The waters that we have held back are now rising. The time has come for us to re-unite with the sources of our being. The earth itself cries out and sends us signals through our dreams. For those who are ready to listen here is a dream from the soul of the earth.

The Beasts of the Southern Wild sings the power of the body returning. Through our bodies the universe speaks to us and we awaken to our connections with everything there is. In a time when cinema weaves fairytales by the dozen here is a fairytale that brings us closer to the world in which we actually live.
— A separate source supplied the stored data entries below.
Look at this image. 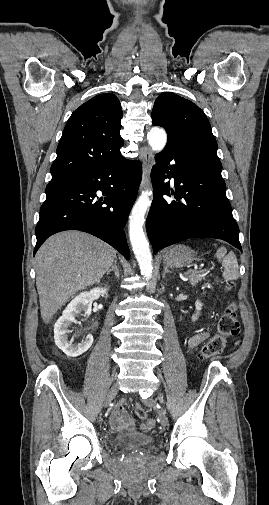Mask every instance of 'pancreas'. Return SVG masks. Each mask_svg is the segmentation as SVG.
Listing matches in <instances>:
<instances>
[{
    "mask_svg": "<svg viewBox=\"0 0 269 505\" xmlns=\"http://www.w3.org/2000/svg\"><path fill=\"white\" fill-rule=\"evenodd\" d=\"M206 275L205 271H192L188 273L189 281L191 285L195 286L198 282H200Z\"/></svg>",
    "mask_w": 269,
    "mask_h": 505,
    "instance_id": "pancreas-1",
    "label": "pancreas"
}]
</instances>
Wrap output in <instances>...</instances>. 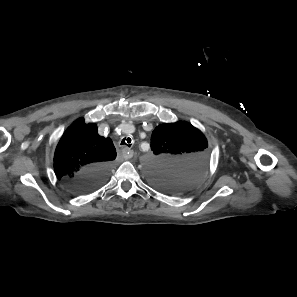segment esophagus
Returning a JSON list of instances; mask_svg holds the SVG:
<instances>
[{"label":"esophagus","instance_id":"1","mask_svg":"<svg viewBox=\"0 0 297 297\" xmlns=\"http://www.w3.org/2000/svg\"><path fill=\"white\" fill-rule=\"evenodd\" d=\"M133 150L129 149L128 147H124L122 148V155L124 157V159H130L133 157Z\"/></svg>","mask_w":297,"mask_h":297}]
</instances>
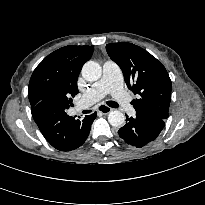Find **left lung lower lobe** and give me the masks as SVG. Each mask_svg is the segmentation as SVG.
Here are the masks:
<instances>
[{"label":"left lung lower lobe","mask_w":205,"mask_h":205,"mask_svg":"<svg viewBox=\"0 0 205 205\" xmlns=\"http://www.w3.org/2000/svg\"><path fill=\"white\" fill-rule=\"evenodd\" d=\"M165 119L142 113L136 117L126 115V124L119 129V136L129 145L141 148L154 141L165 126Z\"/></svg>","instance_id":"1"}]
</instances>
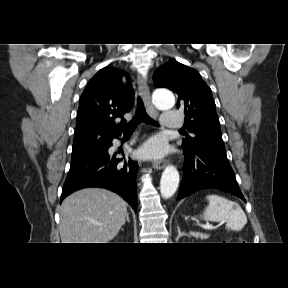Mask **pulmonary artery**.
<instances>
[{
    "instance_id": "obj_1",
    "label": "pulmonary artery",
    "mask_w": 288,
    "mask_h": 288,
    "mask_svg": "<svg viewBox=\"0 0 288 288\" xmlns=\"http://www.w3.org/2000/svg\"><path fill=\"white\" fill-rule=\"evenodd\" d=\"M183 117L176 111H164L162 114V127L169 129H177L182 126Z\"/></svg>"
}]
</instances>
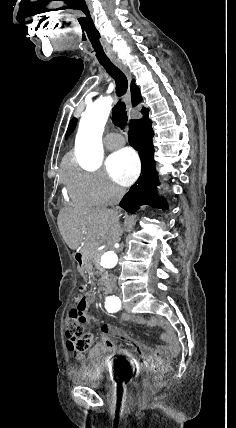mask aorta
Instances as JSON below:
<instances>
[{
  "label": "aorta",
  "instance_id": "762f6f07",
  "mask_svg": "<svg viewBox=\"0 0 236 428\" xmlns=\"http://www.w3.org/2000/svg\"><path fill=\"white\" fill-rule=\"evenodd\" d=\"M112 102L109 96L100 97L82 114L75 140V150L77 158L87 168H96L103 159L102 134ZM117 263L118 256L114 251L103 253L101 259L103 268H114Z\"/></svg>",
  "mask_w": 236,
  "mask_h": 428
}]
</instances>
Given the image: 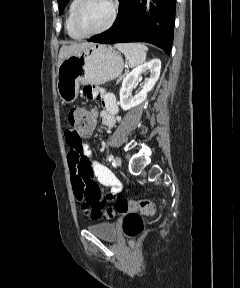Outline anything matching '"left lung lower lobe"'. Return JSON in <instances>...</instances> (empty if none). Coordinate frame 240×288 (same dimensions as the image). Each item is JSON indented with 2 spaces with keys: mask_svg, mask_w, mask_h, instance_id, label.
Segmentation results:
<instances>
[{
  "mask_svg": "<svg viewBox=\"0 0 240 288\" xmlns=\"http://www.w3.org/2000/svg\"><path fill=\"white\" fill-rule=\"evenodd\" d=\"M119 4L112 27L88 41L148 42L170 55L176 0H119Z\"/></svg>",
  "mask_w": 240,
  "mask_h": 288,
  "instance_id": "1",
  "label": "left lung lower lobe"
}]
</instances>
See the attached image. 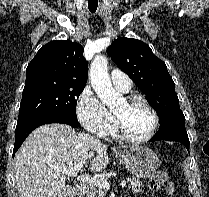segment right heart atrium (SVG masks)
I'll return each instance as SVG.
<instances>
[{
    "label": "right heart atrium",
    "instance_id": "1",
    "mask_svg": "<svg viewBox=\"0 0 209 197\" xmlns=\"http://www.w3.org/2000/svg\"><path fill=\"white\" fill-rule=\"evenodd\" d=\"M77 117L89 132L104 137L114 126L113 115L88 87L80 93L76 103Z\"/></svg>",
    "mask_w": 209,
    "mask_h": 197
}]
</instances>
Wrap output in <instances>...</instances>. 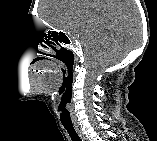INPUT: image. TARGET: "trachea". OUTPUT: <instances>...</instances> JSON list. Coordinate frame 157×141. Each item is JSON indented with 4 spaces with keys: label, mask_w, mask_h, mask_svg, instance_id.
Returning <instances> with one entry per match:
<instances>
[{
    "label": "trachea",
    "mask_w": 157,
    "mask_h": 141,
    "mask_svg": "<svg viewBox=\"0 0 157 141\" xmlns=\"http://www.w3.org/2000/svg\"><path fill=\"white\" fill-rule=\"evenodd\" d=\"M72 141H82L73 126H64Z\"/></svg>",
    "instance_id": "3493384b"
}]
</instances>
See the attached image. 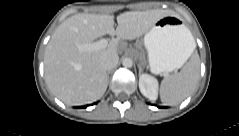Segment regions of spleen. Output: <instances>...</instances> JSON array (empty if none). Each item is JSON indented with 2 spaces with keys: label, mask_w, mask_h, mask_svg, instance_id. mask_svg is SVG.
<instances>
[{
  "label": "spleen",
  "mask_w": 239,
  "mask_h": 136,
  "mask_svg": "<svg viewBox=\"0 0 239 136\" xmlns=\"http://www.w3.org/2000/svg\"><path fill=\"white\" fill-rule=\"evenodd\" d=\"M191 46L193 52L196 47L193 37H191ZM199 75L200 60L197 55H194L179 73L166 76L162 80L160 86V99L162 103L164 105L181 103L195 90L199 81Z\"/></svg>",
  "instance_id": "spleen-1"
}]
</instances>
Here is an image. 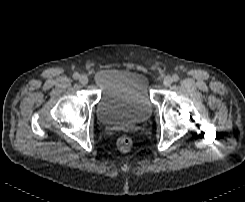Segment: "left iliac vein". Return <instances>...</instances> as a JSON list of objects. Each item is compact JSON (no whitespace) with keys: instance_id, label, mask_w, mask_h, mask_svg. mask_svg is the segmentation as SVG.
I'll list each match as a JSON object with an SVG mask.
<instances>
[{"instance_id":"1","label":"left iliac vein","mask_w":245,"mask_h":202,"mask_svg":"<svg viewBox=\"0 0 245 202\" xmlns=\"http://www.w3.org/2000/svg\"><path fill=\"white\" fill-rule=\"evenodd\" d=\"M173 80L170 76H166L163 80V84L168 87L172 84Z\"/></svg>"}]
</instances>
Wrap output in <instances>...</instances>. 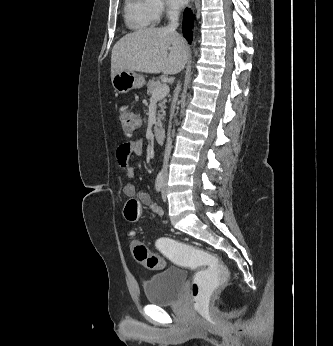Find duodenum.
I'll list each match as a JSON object with an SVG mask.
<instances>
[{
	"label": "duodenum",
	"mask_w": 333,
	"mask_h": 346,
	"mask_svg": "<svg viewBox=\"0 0 333 346\" xmlns=\"http://www.w3.org/2000/svg\"><path fill=\"white\" fill-rule=\"evenodd\" d=\"M155 139L158 143H162L165 139V130L163 127H157L154 131Z\"/></svg>",
	"instance_id": "obj_1"
}]
</instances>
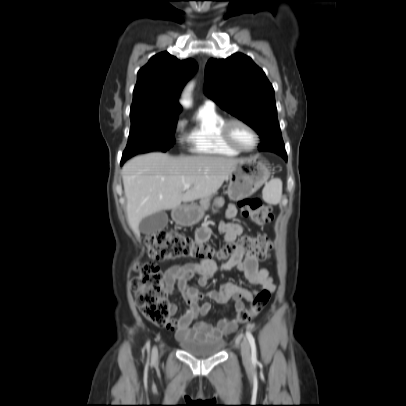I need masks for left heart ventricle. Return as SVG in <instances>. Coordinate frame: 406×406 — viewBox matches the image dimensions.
I'll return each mask as SVG.
<instances>
[{"label": "left heart ventricle", "instance_id": "left-heart-ventricle-1", "mask_svg": "<svg viewBox=\"0 0 406 406\" xmlns=\"http://www.w3.org/2000/svg\"><path fill=\"white\" fill-rule=\"evenodd\" d=\"M231 135L234 141L243 148H251L255 138L251 131L241 124H234L231 127Z\"/></svg>", "mask_w": 406, "mask_h": 406}]
</instances>
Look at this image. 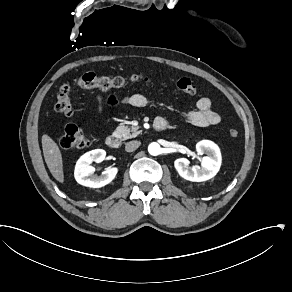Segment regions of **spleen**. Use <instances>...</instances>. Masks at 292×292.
<instances>
[{"instance_id": "3e777b00", "label": "spleen", "mask_w": 292, "mask_h": 292, "mask_svg": "<svg viewBox=\"0 0 292 292\" xmlns=\"http://www.w3.org/2000/svg\"><path fill=\"white\" fill-rule=\"evenodd\" d=\"M236 173V169H234V171H233V175Z\"/></svg>"}]
</instances>
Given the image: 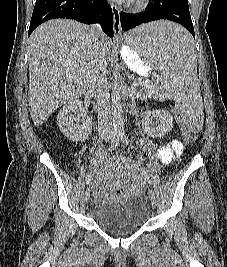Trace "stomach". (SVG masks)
<instances>
[{
  "instance_id": "stomach-1",
  "label": "stomach",
  "mask_w": 227,
  "mask_h": 267,
  "mask_svg": "<svg viewBox=\"0 0 227 267\" xmlns=\"http://www.w3.org/2000/svg\"><path fill=\"white\" fill-rule=\"evenodd\" d=\"M122 57L128 68L136 73L147 75L151 67H157V63H142L138 51H133V47H126V43L122 51Z\"/></svg>"
}]
</instances>
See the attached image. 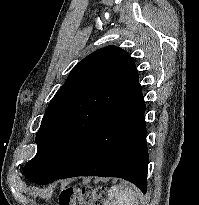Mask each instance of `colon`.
Wrapping results in <instances>:
<instances>
[{
    "label": "colon",
    "instance_id": "5ec220e1",
    "mask_svg": "<svg viewBox=\"0 0 199 205\" xmlns=\"http://www.w3.org/2000/svg\"><path fill=\"white\" fill-rule=\"evenodd\" d=\"M58 201L59 205H105L106 195L103 188L68 186L61 191Z\"/></svg>",
    "mask_w": 199,
    "mask_h": 205
}]
</instances>
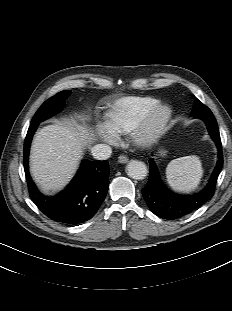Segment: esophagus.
<instances>
[{
  "instance_id": "obj_1",
  "label": "esophagus",
  "mask_w": 232,
  "mask_h": 311,
  "mask_svg": "<svg viewBox=\"0 0 232 311\" xmlns=\"http://www.w3.org/2000/svg\"><path fill=\"white\" fill-rule=\"evenodd\" d=\"M118 161L120 163H126V162H128V157L124 156V155H121V156L118 157Z\"/></svg>"
}]
</instances>
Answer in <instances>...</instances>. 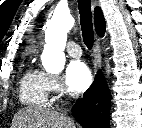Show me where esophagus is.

It's difficult to describe this movie. It isn't quite like anything else I've seen. At times it looks like a roughly cut fable assembled out of fragments of debris washed up by the flood. At times it moves with soul stirring beauty and grace. It offers a heroic and defiant journey that surprises us with magic and miracles at every turn, and yet it never leaves behind the gritty realities of life and death. The whole story swirls about the figure of a six year old girl called Hushpuppy and her father Wink, who live in a place called The Bathtub, where people of all races and ages live in natural harmony with each other and with the world around them. It's a place outside of the world of machinery we've constructed that allows us to rise out of the flowing waters of life and change. In the words of Hushpuppy's father, "...the most beautiful place in the world."

When the storm comes and the waters rise the inhabitants of the Bathtub who stay behind are faced with the struggle to survive in a realm that's been both devastated and poisoned. They are being forced to leave by those who would 'rescue' them and write them off as forgotten remnants of a world that is no more. Instead of submitting to the rules of the 'civilized' world the people who carry the Bathtub's soul rise up to resist, and in their resistance summon nature's most powerful creations to be their allies.  

Here is a fable that evokes the world in which we live and the choices each of us will have when faced with the storms that are coming. In a sense this is a prayer for survival and a hymn to the true nature of who and what we are, not apart from anything, able to live and walk in beauty over the earth that is our mother and rejoicing in the magic that gives us the gift of life.